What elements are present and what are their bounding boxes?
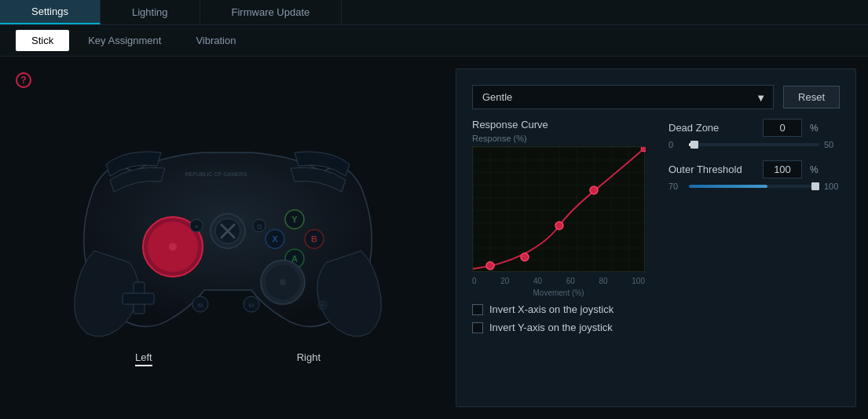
invert-x-checkbox[interactable]: Invert X-axis on the joystick	[472, 303, 653, 315]
subnav-stick[interactable]: Stick	[16, 30, 69, 51]
invert-y-label: Invert Y-axis on the joystick	[489, 322, 613, 333]
svg-point-32	[486, 262, 494, 270]
svg-rect-31	[473, 147, 646, 273]
outer-threshold-fill	[689, 185, 767, 188]
help-icon[interactable]: ?	[16, 72, 31, 88]
svg-text:≡: ≡	[195, 224, 198, 230]
svg-text:M: M	[198, 302, 203, 309]
outer-threshold-track[interactable]	[689, 185, 819, 188]
dead-zone-group: Dead Zone % 0 50	[668, 119, 840, 149]
svg-rect-6	[123, 293, 154, 304]
response-curve-chart[interactable]	[472, 146, 645, 272]
subnav-vibration[interactable]: Vibration	[180, 30, 251, 51]
svg-point-35	[590, 186, 598, 194]
sliders-column: Dead Zone % 0 50	[668, 119, 840, 391]
left-stick-label[interactable]: Left	[135, 351, 152, 366]
nav-firmware[interactable]: Firmware Update	[200, 0, 342, 24]
chart-y-label: Response (%)	[472, 134, 653, 143]
outer-threshold-label: Outer Threshold	[668, 164, 755, 175]
chart-section: Response Curve Response (%)	[472, 119, 653, 297]
top-controls: Gentle Linear Classic Aggressive Custom …	[472, 85, 840, 109]
chart-x-label: Movement (%)	[472, 289, 645, 297]
curve-dropdown-wrapper: Gentle Linear Classic Aggressive Custom …	[472, 85, 774, 109]
outer-threshold-max: 100	[824, 182, 840, 191]
outer-threshold-thumb[interactable]	[811, 182, 819, 190]
controller-image: REPUBLIC OF GAMERS - - - - - - - - - - -…	[63, 109, 393, 345]
svg-text:B: B	[311, 234, 317, 244]
top-navigation: Settings Lighting Firmware Update	[0, 0, 868, 25]
outer-threshold-input[interactable]	[763, 160, 802, 178]
nav-lighting[interactable]: Lighting	[101, 0, 200, 24]
dead-zone-row: Dead Zone %	[668, 119, 840, 137]
dead-zone-label: Dead Zone	[668, 122, 755, 134]
chart-column: Response Curve Response (%)	[472, 119, 653, 391]
dead-zone-max: 50	[824, 140, 840, 149]
invert-y-checkbox[interactable]: Invert Y-axis on the joystick	[472, 322, 653, 333]
svg-point-25	[280, 279, 286, 285]
dead-zone-pct: %	[810, 123, 819, 134]
outer-threshold-group: Outer Threshold % 70 100	[668, 160, 840, 191]
svg-text:REPUBLIC OF GAMERS: REPUBLIC OF GAMERS	[185, 171, 247, 177]
controller-labels: Left Right	[63, 351, 393, 366]
invert-x-checkbox-box[interactable]	[472, 304, 483, 315]
right-panel: Gentle Linear Classic Aggressive Custom …	[456, 68, 856, 407]
chart-x-axis: 0 20 40 60 80 100	[472, 277, 645, 285]
outer-threshold-min: 70	[668, 182, 684, 191]
sub-navigation: Stick Key Assignment Vibration	[0, 25, 868, 57]
controller-area: ? REPUBLIC OF GAMERS - - -	[0, 57, 456, 419]
nav-settings[interactable]: Settings	[0, 0, 101, 24]
chart-title: Response Curve	[472, 119, 653, 130]
right-stick-label[interactable]: Right	[297, 351, 320, 366]
svg-point-33	[521, 253, 529, 261]
svg-point-4	[169, 243, 177, 251]
svg-point-36	[641, 147, 646, 152]
svg-text:⊡: ⊡	[257, 223, 262, 230]
main-content: ? REPUBLIC OF GAMERS - - -	[0, 57, 868, 419]
dead-zone-track[interactable]	[689, 143, 819, 146]
svg-text:X: X	[272, 234, 278, 244]
reset-button[interactable]: Reset	[783, 86, 840, 108]
right-inner: Response Curve Response (%)	[472, 119, 840, 391]
svg-text:Y: Y	[291, 215, 298, 224]
dead-zone-thumb[interactable]	[690, 141, 698, 149]
dead-zone-input[interactable]	[763, 119, 802, 137]
svg-point-34	[555, 222, 563, 230]
svg-text:M: M	[249, 302, 255, 309]
svg-text:- - - - - - - - - - - -: - - - - - - - - - - - -	[202, 178, 230, 183]
outer-threshold-row: Outer Threshold %	[668, 160, 840, 178]
svg-text:⊕: ⊕	[317, 297, 328, 313]
subnav-key-assignment[interactable]: Key Assignment	[72, 30, 177, 51]
curve-dropdown[interactable]: Gentle Linear Classic Aggressive Custom	[472, 85, 774, 109]
outer-threshold-pct: %	[810, 164, 819, 175]
dead-zone-min: 0	[668, 140, 684, 149]
outer-threshold-slider-row: 70 100	[668, 182, 840, 191]
invert-x-label: Invert X-axis on the joystick	[489, 303, 613, 315]
invert-y-checkbox-box[interactable]	[472, 322, 483, 333]
dead-zone-slider-row: 0 50	[668, 140, 840, 149]
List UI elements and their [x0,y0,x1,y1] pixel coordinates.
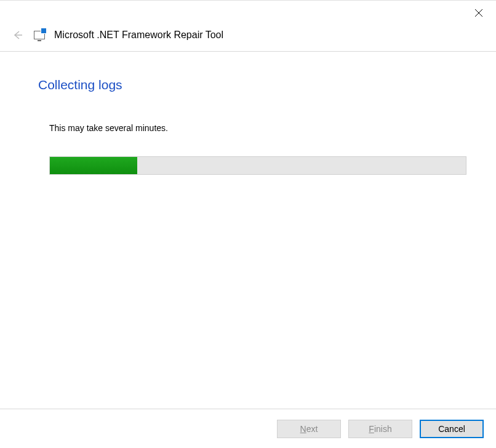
progress-fill [50,157,137,174]
next-button: Next [277,420,341,438]
content-area: Collecting logs This may take several mi… [0,52,496,409]
wizard-window: Microsoft .NET Framework Repair Tool Col… [0,0,496,448]
titlebar [0,1,496,25]
back-arrow-icon [12,30,23,41]
app-title: Microsoft .NET Framework Repair Tool [54,30,223,41]
close-icon [474,9,483,17]
finish-button: Finish [348,420,412,438]
app-icon [33,29,46,41]
footer-bar: Next Finish Cancel [0,409,496,448]
close-button[interactable] [471,6,486,20]
back-button [10,28,25,42]
status-text: This may take several minutes. [49,123,468,133]
cancel-button[interactable]: Cancel [420,420,484,438]
page-heading: Collecting logs [38,78,468,92]
progress-bar [49,156,466,175]
header-bar: Microsoft .NET Framework Repair Tool [0,25,496,52]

• WHAT YOU NEED TO DO
Filter the records above and return every line that holds the word "progress".

• ANSWER TO THIS TASK
progress-fill [50,157,137,174]
progress-bar [49,156,466,175]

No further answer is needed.